The real estate market in Sharjah remains resilient and is one of the Emirate’s top performing sectors, according to the latest report from property firm Cluttons.

Residential apartments in popular areas have witnessed an average rental increase of 10 to 15% and in the commercial sector landlords are becoming increasingly flexible with their office leasing agreements, boosting demand.

The report says that the residential sector is witnessing a steady rise in average rents as demand outstrips supply for the first time since the global economic crisis.

Since October 2012, apartments in popular areas such as Al Majaz, Al Nahda and Qassimiya have witnessed an average rental increase of 10 to 15% and in desirable areas such as Sharghan, Al Fisht and Al Falaj, villas have seen a similar 15% increase due to strong growth in demand and a lack of quality stock.
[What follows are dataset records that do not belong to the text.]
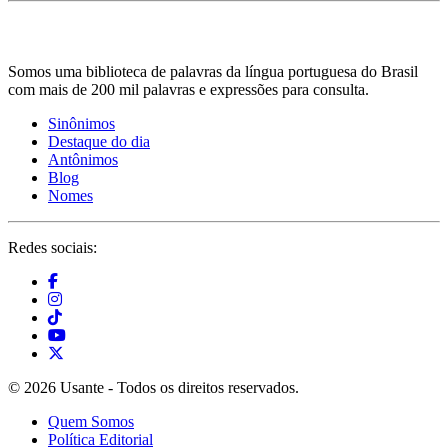
Somos uma biblioteca de palavras da língua portuguesa do Brasil
com mais de 200 mil palavras e expressões para consulta.
Sinônimos
Destaque do dia
Antônimos
Blog
Nomes
Redes sociais:
© 2026 Usante - Todos os direitos reservados.
Quem Somos
Política Editorial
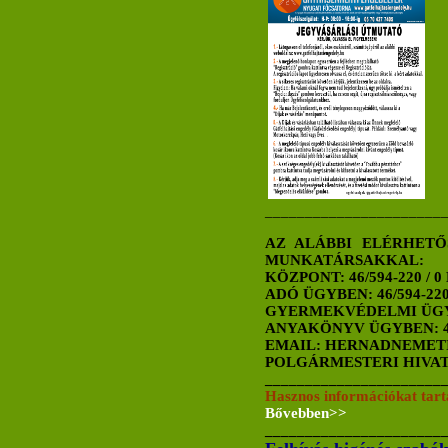
______________________
AZ ALÁBBI ELÉRHETŐ
MUNKATÁRSAKKAL:
KÖZPONT: 46/594-220 / 
ADÓ ÜGYBEN: 46/594-22
GYERMEKVÉDELMI ÜGYBE
ANYAKÖNYV ÜGYBEN: 46
EMAIL: HERNADNEME
POLGÁRMESTERI HIVA
______________________
Hasznos információkat tart
Bővebben>>
______________________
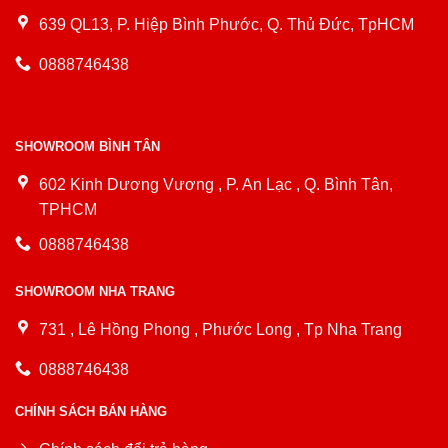
639 QL13, P. Hiệp Bình Phước, Q. Thủ Đức, TpHCM
0888746438
SHOWROOM BÌNH TÂN
602 Kinh Dương Vương , P. An Lạc , Q. Bình Tân,
TPHCM
0888746438
SHOWROOM NHA TRANG
731 , Lê Hồng Phong , Phước Long , Tp Nha Trang
0888746438
CHÍNH SÁCH BÁN HÀNG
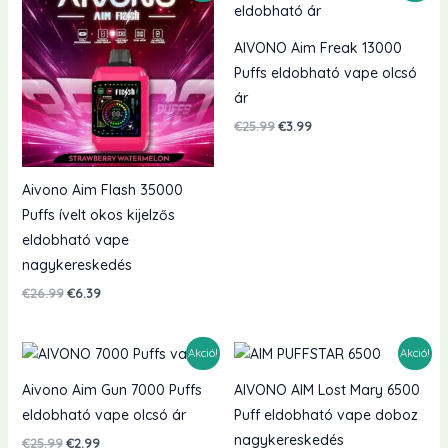
AIVONO Aim Freak 13000
Puffs eldobható vape olcsó
ár
Eredeti
Jelenlegi
€
25.99
€
3.99
ár:
ár:
€25.99.
€3.99.
Aivono Aim Flash 35000
Puffs ívelt okos kijelzős
eldobható vape
nagykereskedés
Eredeti
Jelenlegi
€
26.99
€
6.39
ár:
ár:
€26.99.
€6.39.
Akció!
Akció!
Aivono Aim Gun 7000 Puffs
AIVONO AIM Lost Mary 6500
eldobható vape olcsó ár
Puff eldobható vape doboz
nagykereskedés
Eredeti
Jelenlegi
€
25.99
€
2.99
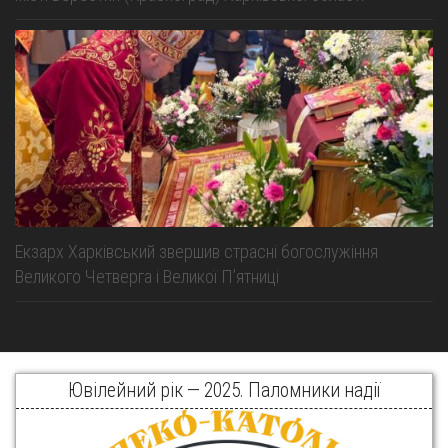
Екзарх Харківський звершив страсні богослужіння
Великого Четверга і Великої Пʼятниці
Ювілейний рік — 2025. Паломники надії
However, Cluttons points out that these increases are applicable only to new lettings as the three year, no increase protection law still exists in Sharjah.
 
As the economies of both Dubai and Sharjah continue to improve, Cluttons expects the residential market to strengthen further and rents for both apartments and villas to rise over the next six months.

The office market has remained unchanged since October 2012, with average rents in the main business districts holding between AED50 to 80 per square foot. Landlords of a number of the more prominent office towers are now offering flexible lease agreements, which has helped attract tenants and increase occupancy rates.
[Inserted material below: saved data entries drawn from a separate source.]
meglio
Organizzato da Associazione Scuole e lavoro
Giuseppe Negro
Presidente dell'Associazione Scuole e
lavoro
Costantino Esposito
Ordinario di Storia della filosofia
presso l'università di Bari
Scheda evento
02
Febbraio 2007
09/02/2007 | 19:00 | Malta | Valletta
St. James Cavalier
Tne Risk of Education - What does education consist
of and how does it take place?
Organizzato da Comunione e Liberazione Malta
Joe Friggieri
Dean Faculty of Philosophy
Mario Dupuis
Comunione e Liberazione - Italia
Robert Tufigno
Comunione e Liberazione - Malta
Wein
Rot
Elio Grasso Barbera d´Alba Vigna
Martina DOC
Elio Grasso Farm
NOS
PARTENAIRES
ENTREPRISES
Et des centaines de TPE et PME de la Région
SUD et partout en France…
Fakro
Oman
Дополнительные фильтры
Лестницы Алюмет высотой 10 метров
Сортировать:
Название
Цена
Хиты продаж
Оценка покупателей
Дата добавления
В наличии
Cluttons has noted an increasing demand for onsite amenities such as gyms, restaurants and cafes, and extensive renovation work has been undertaken on some older properties, further enhancing the desirability of Sharjah’s office market. Cluttons expects the current market trend to continue over the next six months, driven also by Sharjah’s position as a good start up location for smaller businesses.
 
The industrial property market is the most stable real estate sector and accounts for approximately one fifth of the Emirate’s GDP. The government recently has begun re-zoning parts of the industrial area close to the city centre as commercial land. As a result, it is expected that industrial tenants will move further out of the city towards areas such as Sajaa.

Since October 2012, industrial rents have remained steady, but certain areas further away from the city centre, like Industrial Area 18, are seeing a notable 15% rise in rents, with warehouse rents increasing from AED17 to AED 20 per square foot.
 
Cluttons says that many businesses are now looking to relocate from the older congested industrial areas to reap the benefits of improved infrastructure as well as newer, higher quality properties which meet the growing fire safety requirements of the Civil Defence Department. Cluttons speculates there will be further rent increases in newer developments over the next six months, but expects the rents to remain unchanged in the older, less popular areas.

Finally, Sharjah’s hospitality sector has also shown signs of continued growth, with a 9% year on year rise in guest numbers at hospitality establishments within Sharjah. The Emirate is proving popular with budget conscious travelers as an alternative to Dubai, with the majority of visitors from the GCC. The majority of European visitors are Russian.